**Assignment**
Below are the records; copy exactly the stretch from the line containing "सर्वोच्च अदालत" through the line containing "मधेश प्रदेश", both ends included, and nothing else.

::::::::

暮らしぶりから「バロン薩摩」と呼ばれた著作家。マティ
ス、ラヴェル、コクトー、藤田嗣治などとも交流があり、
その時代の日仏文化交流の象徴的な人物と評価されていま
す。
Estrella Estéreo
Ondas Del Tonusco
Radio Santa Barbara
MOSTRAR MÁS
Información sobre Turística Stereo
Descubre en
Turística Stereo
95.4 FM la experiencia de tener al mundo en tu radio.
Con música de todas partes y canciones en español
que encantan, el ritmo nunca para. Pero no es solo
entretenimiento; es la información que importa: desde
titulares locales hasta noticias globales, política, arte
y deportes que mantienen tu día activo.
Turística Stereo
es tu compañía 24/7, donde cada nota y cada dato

::::::::

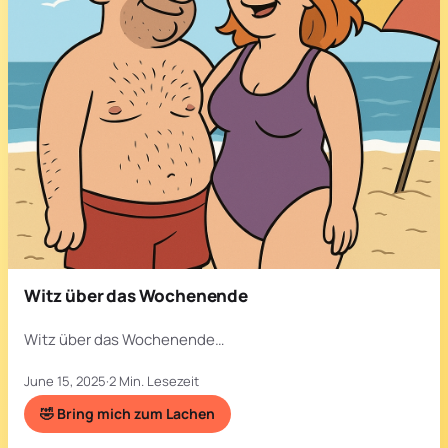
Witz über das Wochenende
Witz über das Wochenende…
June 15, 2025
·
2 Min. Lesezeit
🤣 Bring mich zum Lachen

::::::::

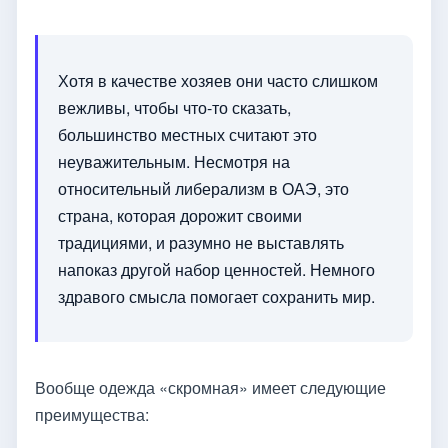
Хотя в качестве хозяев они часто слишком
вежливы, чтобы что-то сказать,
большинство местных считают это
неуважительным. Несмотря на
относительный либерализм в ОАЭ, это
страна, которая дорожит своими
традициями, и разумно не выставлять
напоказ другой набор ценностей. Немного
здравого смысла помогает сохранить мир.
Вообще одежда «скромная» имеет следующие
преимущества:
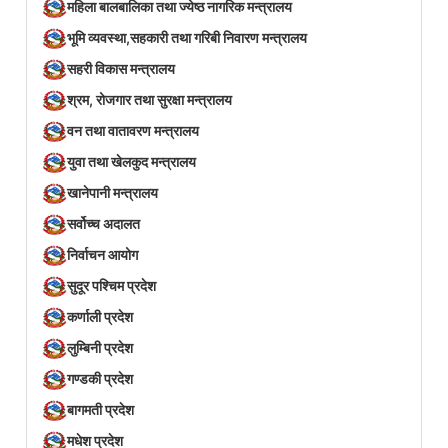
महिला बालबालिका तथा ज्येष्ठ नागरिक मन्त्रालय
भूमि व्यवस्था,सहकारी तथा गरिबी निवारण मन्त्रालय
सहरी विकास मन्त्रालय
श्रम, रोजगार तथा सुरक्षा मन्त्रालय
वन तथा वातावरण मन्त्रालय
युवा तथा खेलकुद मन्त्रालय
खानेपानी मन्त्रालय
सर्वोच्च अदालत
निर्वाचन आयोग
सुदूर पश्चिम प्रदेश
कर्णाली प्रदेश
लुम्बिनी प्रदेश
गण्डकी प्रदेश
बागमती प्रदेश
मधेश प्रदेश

::::::::

**Problem solution**
सर्वोच्च अदालत
निर्वाचन आयोग
सुदूर पश्चिम प्रदेश
कर्णाली प्रदेश
लुम्बिनी प्रदेश
गण्डकी प्रदेश
बागमती प्रदेश
मधेश प्रदेश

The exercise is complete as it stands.